▶ [Work to complete] Output the whole listing exactly, with no pictures.

▶ [Data for review]
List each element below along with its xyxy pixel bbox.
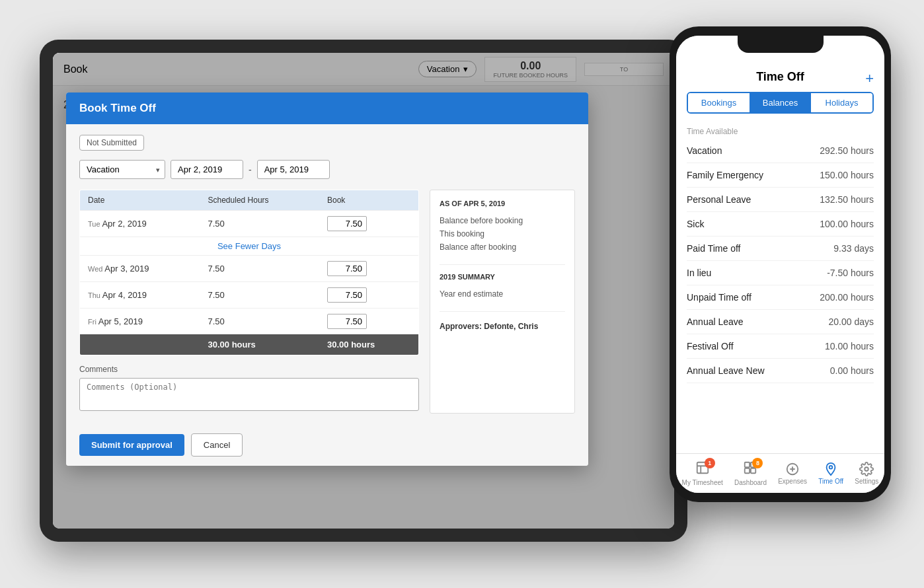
modal-header: Book Time Off xyxy=(66,92,588,124)
footer-scheduled-total: 30.00 hours xyxy=(200,334,319,355)
cancel-button[interactable]: Cancel xyxy=(191,433,243,457)
book-time-off-modal: Book Time Off Not Submitted Vacation xyxy=(66,92,588,466)
footer-empty xyxy=(80,334,200,355)
approvers-label: Approvers: Defonte, Chris xyxy=(440,322,538,331)
balance-name: Paid Time off xyxy=(687,243,740,254)
col-header-book: Book xyxy=(319,190,419,211)
balance-after-row: Balance after booking xyxy=(440,240,565,254)
row-scheduled: 7.50 xyxy=(200,211,319,237)
list-item: Family Emergency 150.00 hours xyxy=(687,163,874,188)
balance-name: Annual Leave New xyxy=(687,365,765,376)
see-fewer-link[interactable]: See Fewer Days xyxy=(80,237,418,255)
table-row: Tue Apr 2, 2019 7.50 xyxy=(80,211,419,237)
hours-input[interactable] xyxy=(327,261,367,276)
balance-name: Family Emergency xyxy=(687,170,763,180)
table-row: Wed Apr 3, 2019 7.50 xyxy=(80,256,419,282)
balance-value: 150.00 hours xyxy=(820,170,874,180)
timeoff-icon xyxy=(824,462,838,476)
approvers-strong: Approvers: Defonte, Chris xyxy=(440,322,538,331)
leave-type-select[interactable]: Vacation xyxy=(79,160,165,179)
modal-body: Not Submitted Vacation - xyxy=(66,124,588,424)
row-scheduled: 7.50 xyxy=(200,256,319,282)
row-date: Fri Apr 5, 2019 xyxy=(80,309,200,335)
row-book xyxy=(319,256,419,282)
modal-two-col: Date Scheduled Hours Book Tue Apr 2, 201… xyxy=(79,190,575,414)
dashboard-badge: 8 xyxy=(752,458,763,468)
hours-input[interactable] xyxy=(327,216,367,231)
list-item: Sick 100.00 hours xyxy=(687,212,874,237)
tablet-background: Book Vacation ▾ 0.00 FUTURE BOOKED HOURS… xyxy=(53,53,674,529)
this-booking-row: This booking xyxy=(440,227,565,240)
date-to-input[interactable] xyxy=(257,160,330,179)
balance-name: Festival Off xyxy=(687,341,734,351)
phone-plus-button[interactable]: + xyxy=(865,70,874,87)
comments-label: Comments xyxy=(79,365,419,374)
table-row: Fri Apr 5, 2019 7.50 xyxy=(80,309,419,335)
hours-input[interactable] xyxy=(327,314,367,329)
tablet-screen: Book Vacation ▾ 0.00 FUTURE BOOKED HOURS… xyxy=(53,53,674,529)
list-item: Unpaid Time off 200.00 hours xyxy=(687,285,874,310)
phone-balances-list: Time Available Vacation 292.50 hours Fam… xyxy=(676,119,884,453)
modal-left-panel: Date Scheduled Hours Book Tue Apr 2, 201… xyxy=(79,190,419,414)
nav-item-dashboard[interactable]: 8 Dashboard xyxy=(734,460,767,486)
balance-value: -7.50 hours xyxy=(827,268,874,278)
svg-point-11 xyxy=(865,467,869,471)
settings-icon xyxy=(859,462,874,476)
nav-item-timeoff[interactable]: Time Off xyxy=(818,462,843,485)
phone-tabs: Bookings Balances Holidays xyxy=(687,92,874,114)
row-book xyxy=(319,309,419,335)
comments-section: Comments xyxy=(79,365,419,414)
balance-before-row: Balance before booking xyxy=(440,214,565,227)
modal-right-panel: AS OF APR 5, 2019 Balance before booking… xyxy=(430,190,575,414)
row-date: Tue Apr 2, 2019 xyxy=(80,211,200,237)
summary-title: 2019 SUMMARY xyxy=(440,273,565,281)
balance-value: 0.00 hours xyxy=(830,365,874,376)
phone-title: Time Off xyxy=(756,70,804,84)
expenses-icon xyxy=(785,462,800,476)
approvers-section: Approvers: Defonte, Chris xyxy=(440,311,565,332)
balance-value: 20.00 days xyxy=(829,316,874,327)
list-item: In lieu -7.50 hours xyxy=(687,261,874,285)
date-separator: - xyxy=(249,165,252,175)
nav-label-timesheet: My Timesheet xyxy=(682,479,723,486)
timesheet-badge: 1 xyxy=(705,458,715,468)
nav-label-timeoff: Time Off xyxy=(818,478,843,485)
list-item: Personal Leave 132.50 hours xyxy=(687,188,874,212)
form-row: Vacation - xyxy=(79,160,575,179)
row-date: Thu Apr 4, 2019 xyxy=(80,282,200,309)
balance-name: In lieu xyxy=(687,268,711,278)
time-table: Date Scheduled Hours Book Tue Apr 2, 201… xyxy=(79,190,419,355)
phone-nav: 1 My Timesheet 8 Dashboard Expenses xyxy=(676,453,884,493)
list-item: Vacation 292.50 hours xyxy=(687,139,874,163)
svg-rect-5 xyxy=(745,468,750,473)
list-item: Festival Off 10.00 hours xyxy=(687,334,874,359)
svg-rect-6 xyxy=(751,468,755,473)
nav-item-timesheet[interactable]: 1 My Timesheet xyxy=(682,460,723,486)
nav-label-settings: Settings xyxy=(855,478,878,485)
table-row: Thu Apr 4, 2019 7.50 xyxy=(80,282,419,309)
balance-value: 100.00 hours xyxy=(820,219,874,229)
tab-balances[interactable]: Balances xyxy=(750,93,811,112)
summary-section: 2019 SUMMARY Year end estimate xyxy=(440,264,565,301)
year-end-row: Year end estimate xyxy=(440,287,565,301)
row-book xyxy=(319,211,419,237)
phone-title-bar: Time Off + xyxy=(676,65,884,87)
hours-input[interactable] xyxy=(327,287,367,303)
as-of-title: AS OF APR 5, 2019 xyxy=(440,200,565,207)
nav-label-expenses: Expenses xyxy=(778,478,807,485)
list-item: Annual Leave 20.00 days xyxy=(687,310,874,334)
nav-item-settings[interactable]: Settings xyxy=(855,462,878,485)
footer-book-total: 30.00 hours xyxy=(319,334,419,355)
svg-rect-3 xyxy=(745,462,750,467)
tab-bookings[interactable]: Bookings xyxy=(688,93,750,112)
tablet: Book Vacation ▾ 0.00 FUTURE BOOKED HOURS… xyxy=(40,40,687,542)
comments-textarea[interactable] xyxy=(79,378,419,411)
tab-holidays[interactable]: Holidays xyxy=(811,93,872,112)
leave-type-select-wrapper[interactable]: Vacation xyxy=(79,160,165,179)
date-from-input[interactable] xyxy=(171,160,243,179)
row-scheduled: 7.50 xyxy=(200,309,319,335)
phone-content: Time Off + Bookings Balances Holidays Ti… xyxy=(676,65,884,493)
nav-item-expenses[interactable]: Expenses xyxy=(778,462,807,485)
modal-footer: Submit for approval Cancel xyxy=(66,424,588,466)
submit-button[interactable]: Submit for approval xyxy=(79,434,184,456)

▶ [Answer box]
List each element below along with its xyxy pixel bbox.
modal-header: Book Time Off xyxy=(66,92,588,124)
footer-scheduled-total: 30.00 hours xyxy=(200,334,319,355)
cancel-button[interactable]: Cancel xyxy=(191,433,243,457)
book-time-off-modal: Book Time Off Not Submitted Vacation xyxy=(66,92,588,466)
footer-empty xyxy=(80,334,200,355)
approvers-label: Approvers: Defonte, Chris xyxy=(440,322,538,331)
balance-name: Paid Time off xyxy=(687,243,740,254)
col-header-book: Book xyxy=(319,190,419,211)
balance-after-row: Balance after booking xyxy=(440,240,565,254)
row-scheduled: 7.50 xyxy=(200,211,319,237)
list-item: Family Emergency 150.00 hours xyxy=(687,163,874,188)
balance-name: Annual Leave New xyxy=(687,365,765,376)
see-fewer-link[interactable]: See Fewer Days xyxy=(80,237,418,255)
table-row: Tue Apr 2, 2019 7.50 xyxy=(80,211,419,237)
hours-input[interactable] xyxy=(327,261,367,276)
balance-name: Family Emergency xyxy=(687,170,763,180)
table-row: Wed Apr 3, 2019 7.50 xyxy=(80,256,419,282)
balance-value: 150.00 hours xyxy=(820,170,874,180)
timeoff-icon xyxy=(824,462,838,476)
approvers-strong: Approvers: Defonte, Chris xyxy=(440,322,538,331)
leave-type-select[interactable]: Vacation xyxy=(79,160,165,179)
modal-body: Not Submitted Vacation - xyxy=(66,124,588,424)
row-scheduled: 7.50 xyxy=(200,256,319,282)
row-date: Fri Apr 5, 2019 xyxy=(80,309,200,335)
row-book xyxy=(319,256,419,282)
modal-two-col: Date Scheduled Hours Book Tue Apr 2, 201… xyxy=(79,190,575,414)
dashboard-badge: 8 xyxy=(752,458,763,468)
hours-input[interactable] xyxy=(327,216,367,231)
list-item: Sick 100.00 hours xyxy=(687,212,874,237)
tablet-background: Book Vacation ▾ 0.00 FUTURE BOOKED HOURS… xyxy=(53,53,674,529)
this-booking-row: This booking xyxy=(440,227,565,240)
date-to-input[interactable] xyxy=(257,160,330,179)
balance-name: Festival Off xyxy=(687,341,734,351)
phone-plus-button[interactable]: + xyxy=(865,70,874,87)
comments-label: Comments xyxy=(79,365,419,374)
table-row: Fri Apr 5, 2019 7.50 xyxy=(80,309,419,335)
hours-input[interactable] xyxy=(327,314,367,329)
tablet-screen: Book Vacation ▾ 0.00 FUTURE BOOKED HOURS… xyxy=(53,53,674,529)
list-item: Unpaid Time off 200.00 hours xyxy=(687,285,874,310)
phone-balances-list: Time Available Vacation 292.50 hours Fam… xyxy=(676,119,884,453)
modal-left-panel: Date Scheduled Hours Book Tue Apr 2, 201… xyxy=(79,190,419,414)
nav-item-dashboard[interactable]: 8 Dashboard xyxy=(734,460,767,486)
balance-value: -7.50 hours xyxy=(827,268,874,278)
svg-point-11 xyxy=(865,467,869,471)
settings-icon xyxy=(859,462,874,476)
nav-item-timeoff[interactable]: Time Off xyxy=(818,462,843,485)
phone-tabs: Bookings Balances Holidays xyxy=(687,92,874,114)
row-book xyxy=(319,309,419,335)
comments-section: Comments xyxy=(79,365,419,414)
balance-before-row: Balance before booking xyxy=(440,214,565,227)
modal-right-panel: AS OF APR 5, 2019 Balance before booking… xyxy=(430,190,575,414)
row-date: Tue Apr 2, 2019 xyxy=(80,211,200,237)
summary-title: 2019 SUMMARY xyxy=(440,273,565,281)
balance-value: 0.00 hours xyxy=(830,365,874,376)
phone-title: Time Off xyxy=(756,70,804,84)
expenses-icon xyxy=(785,462,800,476)
approvers-section: Approvers: Defonte, Chris xyxy=(440,311,565,332)
balance-value: 20.00 days xyxy=(829,316,874,327)
list-item: In lieu -7.50 hours xyxy=(687,261,874,285)
date-separator: - xyxy=(249,165,252,175)
nav-label-timesheet: My Timesheet xyxy=(682,479,723,486)
timesheet-badge: 1 xyxy=(705,458,715,468)
nav-label-timeoff: Time Off xyxy=(818,478,843,485)
list-item: Personal Leave 132.50 hours xyxy=(687,188,874,212)
form-row: Vacation - xyxy=(79,160,575,179)
row-date: Thu Apr 4, 2019 xyxy=(80,282,200,309)
balance-name: In lieu xyxy=(687,268,711,278)
time-table: Date Scheduled Hours Book Tue Apr 2, 201… xyxy=(79,190,419,355)
phone-nav: 1 My Timesheet 8 Dashboard Expenses xyxy=(676,453,884,493)
list-item: Vacation 292.50 hours xyxy=(687,139,874,163)
svg-rect-5 xyxy=(745,468,750,473)
list-item: Festival Off 10.00 hours xyxy=(687,334,874,359)
svg-rect-6 xyxy=(751,468,755,473)
nav-item-timesheet[interactable]: 1 My Timesheet xyxy=(682,460,723,486)
nav-label-settings: Settings xyxy=(855,478,878,485)
table-row: Thu Apr 4, 2019 7.50 xyxy=(80,282,419,309)
balance-value: 100.00 hours xyxy=(820,219,874,229)
tab-balances[interactable]: Balances xyxy=(750,93,811,112)
summary-section: 2019 SUMMARY Year end estimate xyxy=(440,264,565,301)
year-end-row: Year end estimate xyxy=(440,287,565,301)
row-book xyxy=(319,211,419,237)
phone-title-bar: Time Off + xyxy=(676,65,884,87)
hours-input[interactable] xyxy=(327,287,367,303)
as-of-title: AS OF APR 5, 2019 xyxy=(440,200,565,207)
nav-label-expenses: Expenses xyxy=(778,478,807,485)
list-item: Annual Leave 20.00 days xyxy=(687,310,874,334)
nav-item-settings[interactable]: Settings xyxy=(855,462,878,485)
footer-book-total: 30.00 hours xyxy=(319,334,419,355)
svg-rect-3 xyxy=(745,462,750,467)
tab-bookings[interactable]: Bookings xyxy=(688,93,750,112)
tablet: Book Vacation ▾ 0.00 FUTURE BOOKED HOURS… xyxy=(40,40,687,542)
comments-textarea[interactable] xyxy=(79,378,419,411)
tab-holidays[interactable]: Holidays xyxy=(811,93,872,112)
leave-type-select-wrapper[interactable]: Vacation xyxy=(79,160,165,179)
date-from-input[interactable] xyxy=(171,160,243,179)
row-scheduled: 7.50 xyxy=(200,309,319,335)
phone-content: Time Off + Bookings Balances Holidays Ti… xyxy=(676,65,884,493)
nav-item-expenses[interactable]: Expenses xyxy=(778,462,807,485)
modal-footer: Submit for approval Cancel xyxy=(66,424,588,466)
submit-button[interactable]: Submit for approval xyxy=(79,434,184,456)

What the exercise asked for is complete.